The file level.m is designed to be run in "cell mode." Open the file level.m in the Matlab editor, then enable cell mode from the Cell Menu. After that, use the entries on the Cell Menu or the icons on the toolbar to execute the code in the cells provided in the file. There are options for executing both single and multiple cells. After executing a cell, examine the contents of your folder and note that a PNG file was generated by executing the cell.

Exercises

When completed, publish the results of these exercises to HTML print the results. Hand in the printed results in class.

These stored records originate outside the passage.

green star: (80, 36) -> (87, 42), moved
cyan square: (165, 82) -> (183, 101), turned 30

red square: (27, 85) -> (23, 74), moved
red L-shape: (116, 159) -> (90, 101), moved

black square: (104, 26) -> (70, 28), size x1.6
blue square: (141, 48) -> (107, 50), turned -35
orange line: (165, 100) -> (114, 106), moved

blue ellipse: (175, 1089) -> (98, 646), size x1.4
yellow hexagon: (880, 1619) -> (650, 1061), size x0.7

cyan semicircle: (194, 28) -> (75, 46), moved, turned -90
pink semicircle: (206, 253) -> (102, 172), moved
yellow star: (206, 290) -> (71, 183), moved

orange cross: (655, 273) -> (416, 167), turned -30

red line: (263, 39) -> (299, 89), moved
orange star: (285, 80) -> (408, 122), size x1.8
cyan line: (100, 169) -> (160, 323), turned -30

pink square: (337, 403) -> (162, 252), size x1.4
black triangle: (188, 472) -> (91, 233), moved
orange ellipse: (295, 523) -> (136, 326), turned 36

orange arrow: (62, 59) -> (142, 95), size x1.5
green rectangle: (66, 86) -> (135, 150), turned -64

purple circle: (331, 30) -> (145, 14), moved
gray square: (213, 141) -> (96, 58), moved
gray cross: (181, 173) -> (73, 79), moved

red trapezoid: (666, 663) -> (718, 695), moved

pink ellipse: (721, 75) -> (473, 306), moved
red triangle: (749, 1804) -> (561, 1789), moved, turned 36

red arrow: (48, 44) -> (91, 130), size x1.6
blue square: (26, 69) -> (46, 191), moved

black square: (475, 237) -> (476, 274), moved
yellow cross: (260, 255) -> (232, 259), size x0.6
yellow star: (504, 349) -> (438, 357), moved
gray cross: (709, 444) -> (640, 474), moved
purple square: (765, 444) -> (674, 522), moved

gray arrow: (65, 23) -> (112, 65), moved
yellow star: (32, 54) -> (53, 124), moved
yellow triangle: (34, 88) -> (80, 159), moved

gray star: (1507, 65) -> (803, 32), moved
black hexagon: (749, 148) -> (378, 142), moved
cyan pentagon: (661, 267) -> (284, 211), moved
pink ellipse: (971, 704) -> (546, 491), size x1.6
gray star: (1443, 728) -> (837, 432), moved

  1. Use contour to sketch default level curves for the function `f(x,y)=sqrt(1-x-y)`. Use the clabel command to automatically label the level curves.
  2. Use contour to sketch default level curves for the function `f(x,y)=xy`. Use the clabel command with the 'manual' switch to label level curves of choice.
  3. Use contour to sketch the level curves `f(x,y)=c` for `f(x,y)=x^2+4y^2` for the following values of `c`: 1,2,3,4, and 5.
  4. Use the contour command to force 20 level curves for the function `f(x,y)=2+3x-2y`.
  5. Use the meshc command to produce a surface and contour plot for the function `(x,y)=9-x^2-y^2`.
  6. Use the contour3 command to sketch level curves at their heights for the function `f(x,y)=sqrt(x^2+y^2)`.
  7. Use the contour to sketch the graph of the implicit equation `x^3+y^3=3xy`. This curve is known as the Folium of Descartes. Note: You are asked to plot a single cuver here, not a set of many contours.